With the 2 booleans, it could represent 4 different instructions, 3 of
which (fcfid/fctid/fctiw) actually exist in the 2.05 ISA (AIUI), and
the 4th is disallowed by the constructor, PPCInstr_FpCftI().  So
there's no possibility of representing nonexistent instructions.

r2127 introduced 2 new booleans

        Bool syned;
        Bool dst64; /* True==dest is 64bit; False==dest is 32bit */
 
For one thing, dst64 is mis-named.  What it indicates is whether the
float side is 64 bits or not; but whether it is the destination or
source is determined by fromI.  So it should be called flt64.
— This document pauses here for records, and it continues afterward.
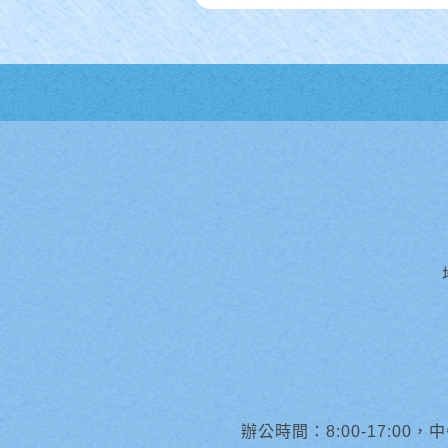
辦公時間：8:00-17:00，中午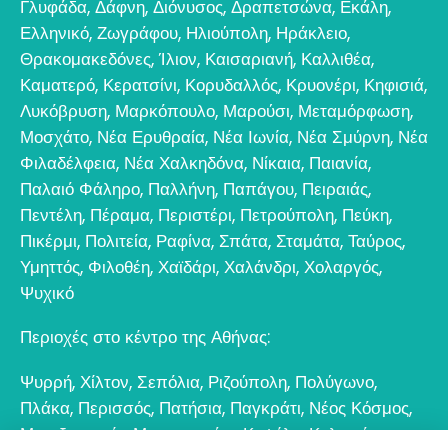
Γλυφάδα
,
Δάφνη
,
Διόνυσος
,
Δραπετσώνα
,
Εκάλη
,
Ελληνικό
,
Ζωγράφου
,
Ηλιούπολη
,
Ηράκλειο
,
Θρακομακεδόνες
,
Ίλιον
,
Καισαριανή
,
Καλλιθέα
,
Καματερό
,
Κερατσίνι
,
Κορυδαλλός
,
Κρυονέρι
,
Κηφισιά
,
Λυκόβρυση
,
Μαρκόπουλο
,
Μαρούσι
,
Μεταμόρφωση
,
Μοσχάτο
,
Νέα Ερυθραία
,
Νέα Ιωνία
,
Νέα Σμύρνη
,
Νέα
Φιλαδέλφεια
,
Νέα Χαλκηδόνα
,
Νίκαια
,
Παιανία
,
Παλαιό Φάληρο
,
Παλλήνη
,
Παπάγου
,
Πειραιάς
,
Πεντέλη
,
Πέραμα
,
Περιστέρι
,
Πετρούπολη
,
Πεύκη
,
Πικέρμι
,
Πολιτεία
,
Ραφίνα
,
Σπάτα
,
Σταμάτα
,
Ταύρος
,
Υμηττός
,
Φιλοθέη
,
Χαϊδάρι
,
Χαλάνδρι
,
Χολαργός
,
Ψυχικό
Περιοχές στο κέντρο της Αθήνας:
Ψυρρή
,
Χίλτον
,
Σεπόλια
,
Ριζούπολη
,
Πολύγωνο
,
Πλάκα
,
Περισσός
,
Πατήσια
,
Παγκράτι
,
Νέος Κόσμος
,
Μεταξουργείο
,
Μοναστηράκι
,
Κυψέλη
,
Κολωνός
,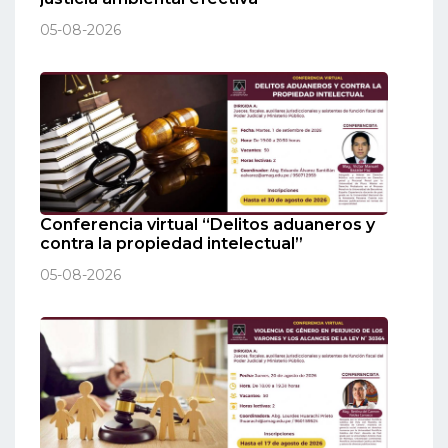
05-08-2026
Conferencia virtual “Delitos aduaneros y
contra la propiedad intelectual”
05-08-2026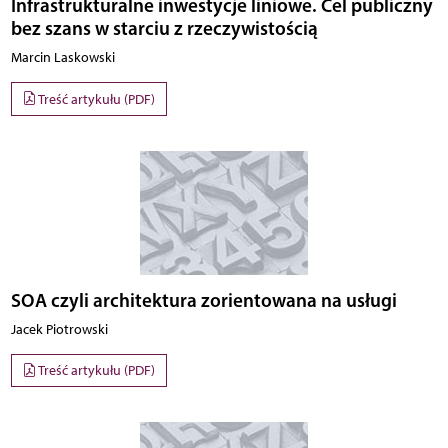
Infrastrukturalne inwestycje liniowe. Cel publiczny
bez szans w starciu z rzeczywistością
Marcin Laskowski
Treść artykułu (PDF)
SOA czyli architektura zorientowana na usługi
Jacek Piotrowski
Treść artykułu (PDF)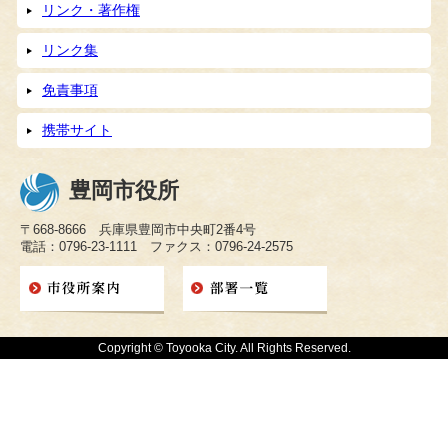
リンク・著作権
リンク集
免責事項
携帯サイト
豊岡市役所
〒668-8666 兵庫県豊岡市中央町2番4号
電話：0796-23-1111 ファクス：0796-24-2575
Copyright © Toyooka City. All Rights Reserved.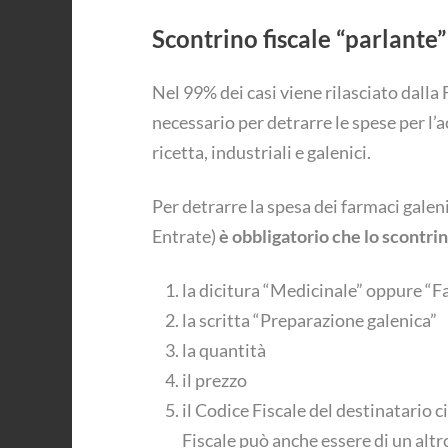
Scontrino fiscale “parlante”
Nel 99% dei casi viene rilasciato dalla
necessario per detrarre le spese per l’a
ricetta, industriali e galenici.
Per detrarre la spesa dei farmaci galen
Entrate)
è obbligatorio che lo scontrin
la dicitura “Medicinale” oppure “
la scritta “Preparazione galenica”
la quantità
il prezzo
il Codice Fiscale del destinatario c
Fiscale può anche essere di un altr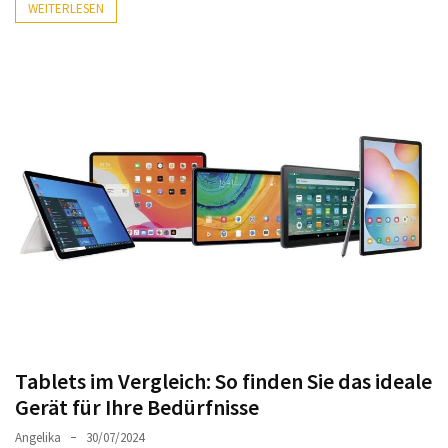
Lite
WEITERLESEN
und
dem
Apple
iPad
Pro
13-
Zoll
Reise-
Essentials-
Ratgeber:
Lokale
oder
internationale
SIM-
Tablets im Vergleich: So finden Sie das ideale
Karte
Gerät für Ihre Bedürfnisse
–
Was
Angelika
30/07/2024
I'm also concerned that Pin_FpCftI can now represent 16 different
instructions, of which I suspect not all actually exist.  Yet neither
the constructor PPCInstr_FpCftI() nor the emitter (case Pin_FpCftI in
emit_PPCInstr) rigorously reject nonsensical combinations.  For
example:

    if (i->Pin.FpCftI.fromI == False && i->Pin.FpCftI.int32 == True) {
       // fctiw (conv f64 to i32), PPC32 p404
       p = mkFormX(p, 63, fr_dst, 0, fr_src, 14, 0);
       goto done;
    }

This ignores .dst64 and just assumes the floating side is 64 bit
(afaics).

It would be good to tidy this up, at a bare minimum so as to guarantee
that the emitter will assert on any nonsensical combinations.
Possibly splitting Pin_FpCftI into two cases, fromI and !fromI, might
help.  FWIW, I'm a big fan of the "No junk, no confusion" rule -- see
http://www.faqs.org/docs/artu/ch04s02.html.

Comment 10 Maynard Johnson 2011-05-07 03:09:25 UTC

Created attachment 59712 [details]
Version 4 of the patch to fix this bug

Julian, I think this version 4 patch addresses all the issues you raised above.

Comment 11 Julian Seward 2011-05-08 23:52:51 UTC

Committed, r2148.  Thanks for the tidying up.